Literature DB >> 33620224

Secondary Structures of Proteins: A Comparison of Models and Experimental Results.

Abstract

Secondary structure predictions of proteins were compared to experimental results by wide-line 1H NMR. IUPred2A was used to generate predictions of disordered protein or binding regions. Thymosin-β4 and the stabilin-2 cytoplasmic domain were found to be mainly disordered, in agreement with the experimental results. α-Synuclein variants were predicted to be disordered, as in the experiments, but the A53T mutant showed less predicted disorder, in contrast with the wide-line 1H NMR result. A disordered binding site was found for thymosin-β4, whereas the stabilin-2 cytoplasmic domain was indicated as such in its entire length. The last third of the α-synuclein variant's sequence was a disordered binding site.

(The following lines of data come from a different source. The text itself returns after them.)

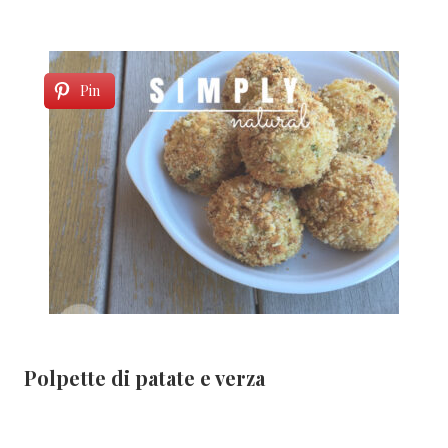
Pin
Polpette di patate e verza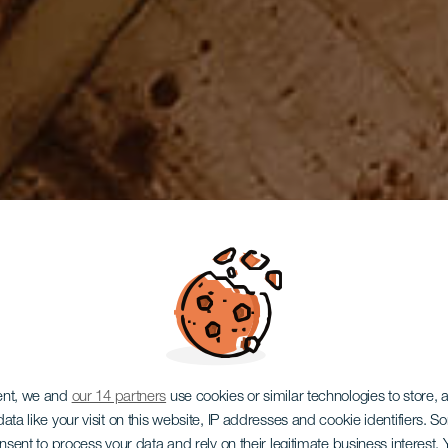
ent, we and
our 14 partners
use cookies or similar technologies to store,
ata like your visit on this website, IP addresses and cookie identifiers. 
onsent to process your data and rely on their legitimate business interest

Thymosin-β4 and the stabilin-2 cytoplasmic domain contained only coils and helices according to five secondary structure prediction methods (SPIDER3-SPOT-1D, PSRSM, MUFold-SSW, Porter 5, and RaptorX). β-Sheets are present in α-synucleins, and they extend to more amino acid residues in the A53T mutant according to the predictions. The latter is verified by experiments. The comparison of the predictions with the experiments suggests that helical parts are buried.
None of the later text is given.